Software Engineering Mindset SRE Engineer
We are looking for a self-driven, software engineering mindset SRE engineer to drive new shift left activities critical to apply Site Reliability Engineering (SRE) and quality assurance principles within the application design / Project roadmap that enables resilient outcomes. Apply pre-emptive approach into production minimizing business impact, via SRE-driven orchestration of connecting all components of the ecosystem diagnosing anomalies prior to user & remediating through automation.

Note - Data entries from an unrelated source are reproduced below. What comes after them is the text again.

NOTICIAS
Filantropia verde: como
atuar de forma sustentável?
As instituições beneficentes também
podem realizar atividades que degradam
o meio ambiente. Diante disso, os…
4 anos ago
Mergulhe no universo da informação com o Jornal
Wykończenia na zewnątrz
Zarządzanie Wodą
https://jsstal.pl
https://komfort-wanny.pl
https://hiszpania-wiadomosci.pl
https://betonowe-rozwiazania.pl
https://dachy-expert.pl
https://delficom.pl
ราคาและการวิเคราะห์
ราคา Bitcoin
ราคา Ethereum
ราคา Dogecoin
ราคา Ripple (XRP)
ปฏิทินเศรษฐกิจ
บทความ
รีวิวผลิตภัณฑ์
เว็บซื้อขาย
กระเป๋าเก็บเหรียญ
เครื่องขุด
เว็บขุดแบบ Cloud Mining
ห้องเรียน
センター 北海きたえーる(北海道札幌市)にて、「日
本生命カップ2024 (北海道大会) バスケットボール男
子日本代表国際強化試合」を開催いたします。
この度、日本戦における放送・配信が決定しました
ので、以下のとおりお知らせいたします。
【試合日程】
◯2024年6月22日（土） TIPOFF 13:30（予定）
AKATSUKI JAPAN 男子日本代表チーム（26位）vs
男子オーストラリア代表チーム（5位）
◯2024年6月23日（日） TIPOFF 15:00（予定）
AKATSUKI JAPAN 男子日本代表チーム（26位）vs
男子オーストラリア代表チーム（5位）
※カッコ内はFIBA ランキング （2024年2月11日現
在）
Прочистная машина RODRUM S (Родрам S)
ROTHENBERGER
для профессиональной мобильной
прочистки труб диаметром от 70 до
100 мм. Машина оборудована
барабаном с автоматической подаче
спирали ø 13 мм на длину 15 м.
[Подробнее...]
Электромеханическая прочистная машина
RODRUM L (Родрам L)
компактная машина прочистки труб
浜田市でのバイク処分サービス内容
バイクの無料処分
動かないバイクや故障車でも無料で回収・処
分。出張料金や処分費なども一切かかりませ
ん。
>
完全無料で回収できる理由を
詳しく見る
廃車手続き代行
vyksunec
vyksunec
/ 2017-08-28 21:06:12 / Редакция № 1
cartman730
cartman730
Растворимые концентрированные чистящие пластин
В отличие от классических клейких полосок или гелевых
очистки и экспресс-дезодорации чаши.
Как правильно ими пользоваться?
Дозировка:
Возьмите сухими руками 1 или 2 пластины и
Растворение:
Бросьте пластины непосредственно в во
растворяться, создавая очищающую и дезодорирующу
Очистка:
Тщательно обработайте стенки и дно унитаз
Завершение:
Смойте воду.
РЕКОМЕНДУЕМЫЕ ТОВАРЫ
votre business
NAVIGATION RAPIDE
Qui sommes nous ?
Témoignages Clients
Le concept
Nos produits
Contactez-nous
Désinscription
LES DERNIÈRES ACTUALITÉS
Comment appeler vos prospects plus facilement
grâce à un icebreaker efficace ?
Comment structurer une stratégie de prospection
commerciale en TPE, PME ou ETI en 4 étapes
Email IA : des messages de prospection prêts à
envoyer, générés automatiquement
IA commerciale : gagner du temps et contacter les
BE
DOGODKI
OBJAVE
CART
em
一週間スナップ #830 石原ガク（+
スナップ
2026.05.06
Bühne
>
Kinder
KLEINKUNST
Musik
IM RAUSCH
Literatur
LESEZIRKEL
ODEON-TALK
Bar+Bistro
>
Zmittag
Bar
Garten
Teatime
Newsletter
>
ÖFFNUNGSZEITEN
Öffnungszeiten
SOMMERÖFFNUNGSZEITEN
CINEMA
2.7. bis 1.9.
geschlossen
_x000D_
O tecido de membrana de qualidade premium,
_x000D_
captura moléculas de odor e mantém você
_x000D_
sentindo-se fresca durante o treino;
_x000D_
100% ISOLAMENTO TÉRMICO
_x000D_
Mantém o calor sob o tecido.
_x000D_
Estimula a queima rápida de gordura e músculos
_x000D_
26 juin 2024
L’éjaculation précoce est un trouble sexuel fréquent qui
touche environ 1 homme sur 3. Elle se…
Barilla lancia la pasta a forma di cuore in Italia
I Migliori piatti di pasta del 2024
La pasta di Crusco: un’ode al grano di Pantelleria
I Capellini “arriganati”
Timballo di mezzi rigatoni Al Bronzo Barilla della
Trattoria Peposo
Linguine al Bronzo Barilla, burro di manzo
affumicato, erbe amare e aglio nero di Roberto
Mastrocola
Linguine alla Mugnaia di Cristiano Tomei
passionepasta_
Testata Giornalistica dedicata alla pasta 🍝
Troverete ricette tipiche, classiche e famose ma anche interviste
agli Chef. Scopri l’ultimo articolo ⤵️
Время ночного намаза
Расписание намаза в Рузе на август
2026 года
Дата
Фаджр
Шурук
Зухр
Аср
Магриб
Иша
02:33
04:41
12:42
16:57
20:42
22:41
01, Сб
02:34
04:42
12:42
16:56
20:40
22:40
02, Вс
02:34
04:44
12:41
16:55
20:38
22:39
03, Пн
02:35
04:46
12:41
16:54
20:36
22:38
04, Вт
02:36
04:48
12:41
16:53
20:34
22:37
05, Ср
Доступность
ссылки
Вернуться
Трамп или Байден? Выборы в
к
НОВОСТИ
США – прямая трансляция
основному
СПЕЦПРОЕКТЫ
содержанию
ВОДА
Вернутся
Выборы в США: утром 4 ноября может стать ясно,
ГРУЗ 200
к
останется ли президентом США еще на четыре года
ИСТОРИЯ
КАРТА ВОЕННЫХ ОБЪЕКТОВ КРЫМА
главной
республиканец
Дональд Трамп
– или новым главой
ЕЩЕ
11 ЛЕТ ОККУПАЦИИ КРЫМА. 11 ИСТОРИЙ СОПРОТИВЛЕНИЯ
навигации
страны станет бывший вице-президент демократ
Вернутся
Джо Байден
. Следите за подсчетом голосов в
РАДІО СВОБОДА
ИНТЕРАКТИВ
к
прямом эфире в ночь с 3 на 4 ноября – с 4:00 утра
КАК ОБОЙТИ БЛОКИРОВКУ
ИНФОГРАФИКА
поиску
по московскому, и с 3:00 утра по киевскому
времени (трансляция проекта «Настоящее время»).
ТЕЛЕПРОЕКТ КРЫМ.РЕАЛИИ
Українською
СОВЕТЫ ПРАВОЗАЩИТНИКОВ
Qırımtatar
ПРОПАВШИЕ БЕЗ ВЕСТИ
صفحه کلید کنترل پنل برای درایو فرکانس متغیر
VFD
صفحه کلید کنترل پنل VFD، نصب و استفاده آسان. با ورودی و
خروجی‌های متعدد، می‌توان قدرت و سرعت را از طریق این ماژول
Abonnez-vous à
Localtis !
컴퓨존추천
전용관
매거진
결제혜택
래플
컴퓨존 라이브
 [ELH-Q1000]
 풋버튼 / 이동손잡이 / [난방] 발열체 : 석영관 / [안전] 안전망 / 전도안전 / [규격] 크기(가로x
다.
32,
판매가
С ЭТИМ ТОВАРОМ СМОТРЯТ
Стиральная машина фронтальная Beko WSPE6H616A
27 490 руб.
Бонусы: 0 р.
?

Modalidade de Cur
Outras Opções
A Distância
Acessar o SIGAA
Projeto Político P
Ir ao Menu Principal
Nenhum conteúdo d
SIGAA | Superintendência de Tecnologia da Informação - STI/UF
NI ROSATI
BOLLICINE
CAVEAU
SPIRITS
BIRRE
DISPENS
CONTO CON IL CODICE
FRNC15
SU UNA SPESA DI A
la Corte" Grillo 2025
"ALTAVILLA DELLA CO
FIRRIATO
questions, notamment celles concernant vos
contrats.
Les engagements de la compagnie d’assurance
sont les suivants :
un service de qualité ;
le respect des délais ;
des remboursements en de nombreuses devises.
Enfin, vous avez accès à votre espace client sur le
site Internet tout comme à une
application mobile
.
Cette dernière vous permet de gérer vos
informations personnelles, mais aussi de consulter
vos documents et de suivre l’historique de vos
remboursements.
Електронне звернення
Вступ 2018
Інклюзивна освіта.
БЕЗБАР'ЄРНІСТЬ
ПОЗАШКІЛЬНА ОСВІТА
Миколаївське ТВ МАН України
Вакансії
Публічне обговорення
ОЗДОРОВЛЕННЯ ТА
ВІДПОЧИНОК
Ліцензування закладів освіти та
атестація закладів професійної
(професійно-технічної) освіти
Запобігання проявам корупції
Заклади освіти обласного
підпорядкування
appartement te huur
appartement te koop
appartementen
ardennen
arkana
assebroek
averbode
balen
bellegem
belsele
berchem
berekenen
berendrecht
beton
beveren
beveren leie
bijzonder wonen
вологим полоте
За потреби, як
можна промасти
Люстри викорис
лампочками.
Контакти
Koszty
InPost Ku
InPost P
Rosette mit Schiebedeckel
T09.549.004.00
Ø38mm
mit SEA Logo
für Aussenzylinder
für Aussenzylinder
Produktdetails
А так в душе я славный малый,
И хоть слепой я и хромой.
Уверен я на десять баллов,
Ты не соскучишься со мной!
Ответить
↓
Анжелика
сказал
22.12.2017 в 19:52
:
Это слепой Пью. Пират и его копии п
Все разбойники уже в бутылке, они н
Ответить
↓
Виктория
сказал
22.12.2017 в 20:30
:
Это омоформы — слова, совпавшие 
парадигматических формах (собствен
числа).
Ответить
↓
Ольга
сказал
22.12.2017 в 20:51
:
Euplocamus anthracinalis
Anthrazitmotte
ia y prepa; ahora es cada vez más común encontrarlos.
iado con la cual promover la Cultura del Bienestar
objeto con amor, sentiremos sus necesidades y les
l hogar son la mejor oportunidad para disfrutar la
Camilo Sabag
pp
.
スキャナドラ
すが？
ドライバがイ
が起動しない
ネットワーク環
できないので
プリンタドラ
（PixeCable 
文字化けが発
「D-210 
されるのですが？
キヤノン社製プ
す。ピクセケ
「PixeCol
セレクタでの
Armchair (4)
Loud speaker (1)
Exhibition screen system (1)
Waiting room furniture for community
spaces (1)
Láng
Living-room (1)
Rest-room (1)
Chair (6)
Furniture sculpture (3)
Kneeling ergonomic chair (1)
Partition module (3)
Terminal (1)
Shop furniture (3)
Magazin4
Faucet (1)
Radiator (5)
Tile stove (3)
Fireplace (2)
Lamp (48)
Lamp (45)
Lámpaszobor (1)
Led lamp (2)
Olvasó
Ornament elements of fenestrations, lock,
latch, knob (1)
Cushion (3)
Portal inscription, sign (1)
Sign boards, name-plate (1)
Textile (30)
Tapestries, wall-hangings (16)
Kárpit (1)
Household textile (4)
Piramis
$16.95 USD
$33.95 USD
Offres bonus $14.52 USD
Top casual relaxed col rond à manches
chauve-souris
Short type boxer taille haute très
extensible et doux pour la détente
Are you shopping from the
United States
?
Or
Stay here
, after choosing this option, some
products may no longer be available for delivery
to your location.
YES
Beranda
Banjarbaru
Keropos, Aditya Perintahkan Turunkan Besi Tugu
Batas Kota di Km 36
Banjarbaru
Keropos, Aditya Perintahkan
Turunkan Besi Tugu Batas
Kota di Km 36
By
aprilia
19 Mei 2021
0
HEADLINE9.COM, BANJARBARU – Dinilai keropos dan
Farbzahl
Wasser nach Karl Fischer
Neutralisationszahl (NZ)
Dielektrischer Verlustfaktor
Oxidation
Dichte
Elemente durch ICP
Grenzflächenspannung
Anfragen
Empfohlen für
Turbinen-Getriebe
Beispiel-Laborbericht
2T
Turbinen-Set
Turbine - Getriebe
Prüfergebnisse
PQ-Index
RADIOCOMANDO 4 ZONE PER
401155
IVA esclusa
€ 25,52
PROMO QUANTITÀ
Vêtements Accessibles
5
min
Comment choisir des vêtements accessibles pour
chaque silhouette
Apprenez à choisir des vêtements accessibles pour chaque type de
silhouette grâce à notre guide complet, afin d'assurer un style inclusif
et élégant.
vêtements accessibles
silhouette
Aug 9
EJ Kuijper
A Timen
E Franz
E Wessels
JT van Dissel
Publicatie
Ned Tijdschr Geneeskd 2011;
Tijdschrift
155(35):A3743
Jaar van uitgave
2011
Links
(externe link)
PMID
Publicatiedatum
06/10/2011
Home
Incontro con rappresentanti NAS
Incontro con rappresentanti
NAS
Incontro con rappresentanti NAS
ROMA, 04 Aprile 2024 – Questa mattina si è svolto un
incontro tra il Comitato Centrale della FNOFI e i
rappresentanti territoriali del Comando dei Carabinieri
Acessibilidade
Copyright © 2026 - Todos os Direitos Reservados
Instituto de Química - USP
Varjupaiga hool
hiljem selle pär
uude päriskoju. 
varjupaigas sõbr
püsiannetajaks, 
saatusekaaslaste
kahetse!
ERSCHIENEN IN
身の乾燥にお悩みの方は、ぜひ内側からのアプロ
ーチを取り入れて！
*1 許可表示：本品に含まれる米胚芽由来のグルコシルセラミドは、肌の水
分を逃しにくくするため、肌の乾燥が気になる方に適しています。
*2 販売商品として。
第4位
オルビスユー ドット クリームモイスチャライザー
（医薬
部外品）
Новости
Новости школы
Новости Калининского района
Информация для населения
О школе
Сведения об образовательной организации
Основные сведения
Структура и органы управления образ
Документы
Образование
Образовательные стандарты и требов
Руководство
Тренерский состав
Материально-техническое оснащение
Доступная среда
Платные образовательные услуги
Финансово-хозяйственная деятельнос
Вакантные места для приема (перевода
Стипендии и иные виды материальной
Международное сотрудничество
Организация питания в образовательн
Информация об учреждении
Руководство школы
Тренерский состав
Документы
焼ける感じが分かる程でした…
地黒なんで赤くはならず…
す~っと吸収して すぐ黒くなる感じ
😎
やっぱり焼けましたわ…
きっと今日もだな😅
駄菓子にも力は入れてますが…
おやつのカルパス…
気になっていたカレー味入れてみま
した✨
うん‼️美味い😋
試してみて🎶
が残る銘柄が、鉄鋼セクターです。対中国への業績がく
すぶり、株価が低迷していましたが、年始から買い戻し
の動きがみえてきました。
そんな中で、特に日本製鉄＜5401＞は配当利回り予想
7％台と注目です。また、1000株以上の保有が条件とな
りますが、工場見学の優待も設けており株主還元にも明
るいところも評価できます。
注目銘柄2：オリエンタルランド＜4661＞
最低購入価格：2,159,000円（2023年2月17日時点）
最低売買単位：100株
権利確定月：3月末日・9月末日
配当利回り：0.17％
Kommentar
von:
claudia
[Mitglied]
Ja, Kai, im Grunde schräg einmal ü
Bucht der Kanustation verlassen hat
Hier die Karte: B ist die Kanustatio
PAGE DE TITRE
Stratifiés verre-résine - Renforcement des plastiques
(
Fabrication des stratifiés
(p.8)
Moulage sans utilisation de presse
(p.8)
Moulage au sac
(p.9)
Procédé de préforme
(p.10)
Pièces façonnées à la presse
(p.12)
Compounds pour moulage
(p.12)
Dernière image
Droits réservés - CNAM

The SRE design & support engineer is integral part of the global team with its main purpose to provide a delightful customer experience for the user of the global consumer, commercial, supply chain and enablement functions in the PepsiCo digital products application portfolio of 260+ applications, enabling a full SRE Practice incident prevention / proactive resolution model.
The scope of this role is focused on the cloud architecture application full stack development, B2B Pepsiconnect and Direct to Customer and other S&T roadmap applications. Ensures that PepsiCo DPA applications service performance, reliability and availability expected by our customers and internal groups.
It requires a blend of technical expertise on SRE tools, modern applications cloud architecture i.e. full stack, IT operations experience, and analytics & influence skills.
Responsibilities
- Engage & influence product and engineering teams during the design and development phases to embed reliability and operability into new services defining & enforce events, logging, monitoring, and observability standards across applications.
- Ensuring non-functional requirements (NFRs) are embedded early including SLA/SLO/SLI and error budgets into the product's offerings as part of the engineering solution.
- Execute as Pro-active SRE Support engineer, preventing P1, P2, potential P3s, diagnosing any anomalies prior to any user and driving the necessary remediations across the teams involved in end-to-end ecosystem availability, performance and consumption of the cloud architected application ecosystem leveraging SRE Orchestration solutions.
- Collaborates with Engineering & support teams, including participation in escalations, and blameless postmortems.
- Work closely with customer-facing support teams to empower them with SRE insights and tooling.
- Observe, diagnose & improve the end-2-end ecosystem performance of the Modern architected application portfolio i.e. technical "understanding of interactions" of a full stack application alongside with peer SRE team member.
- Continuously optimize the L2/support operations work via SRE workflow automation.
- Shape the SRE orchestration platform design with inputs from Production Operations, Business usage & Product and engineering teams.
- Actively engage and drive AI Ops adoption across teams.
Qualifications
- 7-11 years of work experience evolving to a SRE engineer with 3-5 years of experience in continuously improving and transforming IT operations ways of working.
- Bachelor's degree in Computer Science, Information Technology or a related field.
- Proven experience as an SRE in designing the events diagnostics, performance measures and alert solutions to meet the SLA/SLO/SLIs.
- The ideal Engineer will be highly quantitative, have great judgment, able to connect dots across ecosystems, and efficiently work cross-functionally across teams to ensure SRE orchestrating solutions are meeting customer/end-user expectations.
- The candidate will take a pragmatic approach resolving incidents, including the ability to systemically triangulate root causes and work effectively with external and internal teams to meet objectives.
- A strong expertise of SRE (Software Reliability Engineering) and IT Service Management (ITSM) processes with a track record for improving service offerings – pro-actively resolving incidents, providing a seamless customer/end-user experience and proactively identifying and mitigating areas of risk.
- Hands on experience in Python, SQL /No-SQL (MySQL, Mongo DB, Cassandra, PostgreSQL), AppDynamics, ELK Stack Grafana, Splunk, Dynatrace, Kafka and any SRE Ops toolsets.
- A firm understanding of cloud architecture for distributed environments.
- Front-end technologies: HTML, CSS, JavaScript, and frameworks like React, Angular, or Vue.js.
- Back-end technologies: Server-side languages (Java, Spring Boot, and related technologies that build the server-side logic, APIs, and database interaction with MySQL, MongoDB, Cassandra, Couchbase).
- Infrastructure: Azure/AWS cloud platforms and/or Client / server environments.
- Prior experience involving in shaping transformation developing SRE solutions would be a plus.